Specify remote data source servers

Because of security reasons, OpenSearch limits the host names allowed as reindexing sources (source server). By default, the source can only be a local host addresses, such as 127.0.0.1 or localhost. If the source and destination servers are not on the same machine, you must allow the source endpoints by starting the installer on the destination machine with the following argument:

--serverReindexRemoteAllowlist

Additionally, if you have more than one source server, this parameter accepts comma-separated endpoints allowed for reindexing. Each endpoint is a host and port number pair separated by a colon, where asterisks can be used to mask port numbers. For example, to enable reindexing from the following endpoints:

  • 192.168.0.10

  • prod-instance.enterprise.com

  • 2001:db8:1::ab9:C0A8:102

    If using an IPv6 address, your URL must be wrapped in square brackets [].

The CloudBees Analytics server would be installed with the following:

--serverReindexRemoteAllowlist "192.168.0.10:*,prod-instance.enterprise.com:*,[2001:db8:1::ab9:C0A8:102]:*"

This option must be used as command-line parameter during the installation of your updated CloudBees Analytics server. If your updated CloudBees Analytics server is already installed, and you want to enable new endpoints:

  1. Relaunch the CloudBees Analytics installer using the --serverReindexRemoteAllowlist option with the required values.

  2. After the reconfiguration is complete, launch the CloudBees Analytics installer again using --reindex using the desired migration methods.

Authorization methods

To transfer data, the source and destination servers must be specified, including data for authorization on these servers. The following authorization methods are supported:

Internal authorization

To use internal authorization, install the certificate on the destination server to authenticate with the source server. Once the certificate is present on the destination server, additional authorization parameters are typically not required.

Internal authorization is the simplest when the source and destination servers are installed on the same machine.

Username and password authorization

Username and password authorization can be used if the password for the reportuser account is known. If the destination server was installed on top of the source server, the password for reportuser remains the same.

SSL/TLS certificate authorization

SSL/TLS certificate authorization can be used if the password for the reportuser account is unknown.

The certificate required by the source server must be configured on the destination server. Therefore, this authorization method can only be used if the data migration will run on the same machine where the destination server is installed.

For this method, the administrator certificate is used for authentication, which are located in:

  • Source server: <data-directory>/conf/reporting/elasticsearch

  • Destination server: <data-directory>/conf/analytics

The required files are:

  • Certificate: admin.crtfull.pem

  • Private key: admin.key.pem

Migrate data with CloudBees Analytics installer

To migrate your CloudBees Analytics from Elasticsearch to OpenSearch using the CloudBees Analytics installer, run the installer with the command line parameter --reindex.

The installer can run in the following modes:

  • Silent mode: For silent mode, you must explicitly specify the mode with the command-line argument --reindex --mode silent.

  • GUI mode: By default, the installer runs in GUI mode if possible.
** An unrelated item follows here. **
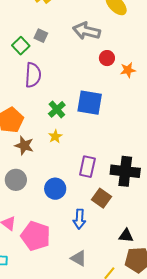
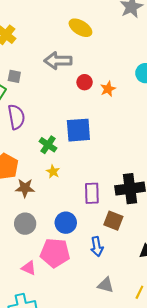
pink pentagon: (36, 236) -> (55, 253), moved

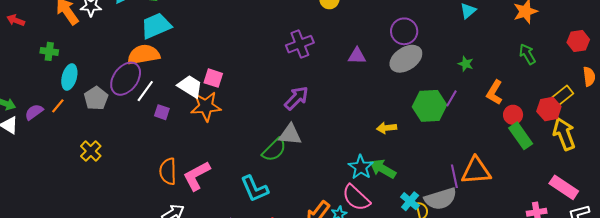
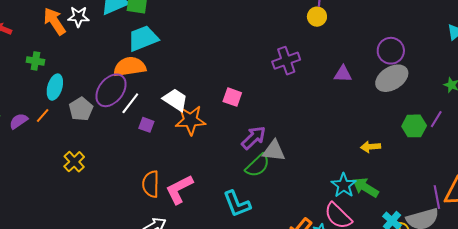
pink square: (213, 78) -> (232, 97), moved
purple arrow: (296, 98) -> (254, 138), moved
green hexagon: (429, 106) -> (414, 126), size x0.7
  • Console mode (Linux-only): On the Linux platforms, if GUI mode is not available, the installer runs in console mode.

Silent mode

When migrating your CloudBees Analytics data in this silent mode, all parameters for data migration must be specified using command-line parameters and arguments. These parameters and arguments are passed to Reindex Wizard automatically.

If no authorization parameters are specified, the Reindex Wizard attempts to use Internal authorization.
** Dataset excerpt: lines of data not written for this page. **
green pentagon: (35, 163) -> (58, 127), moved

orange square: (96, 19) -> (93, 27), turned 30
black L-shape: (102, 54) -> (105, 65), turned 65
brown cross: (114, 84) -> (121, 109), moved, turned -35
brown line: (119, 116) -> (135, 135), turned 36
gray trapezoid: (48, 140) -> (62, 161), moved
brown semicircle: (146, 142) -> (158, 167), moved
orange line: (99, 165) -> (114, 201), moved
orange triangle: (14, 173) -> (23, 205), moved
After the Reindex Wizard launches, the specified parameters are checked and the process of migrating data from the source server to the destination server starts. The migration process runs silently, and the progress and result are written to the installer log.

If your source and destination servers are on separate machines, ensure you run the CloudBees Analytics installer on the destination machine using --serverReindexRemoteAllowlist, and provide the source machine URL. For more information, refer to Specify remote data source servers.

Once your CloudBees Analytics source and destination are running, to run the CloudBees Analytics data migration in silent mode:

Launch the installer with the command-line argument --mode silent --reindex, and include the following command-line options, as required:

The Traditional migrations overview section provides specific guidance for the following parameter values.
Parameter Name Description

--reindexSourceUrl <URL>

Specify the URL for the source server in the format:

<protocol>://<hostname>:<portnumber>

--reindexSourceAuthUser <username>

When using Username and password authorization, specifies the username on the source server for reindexing.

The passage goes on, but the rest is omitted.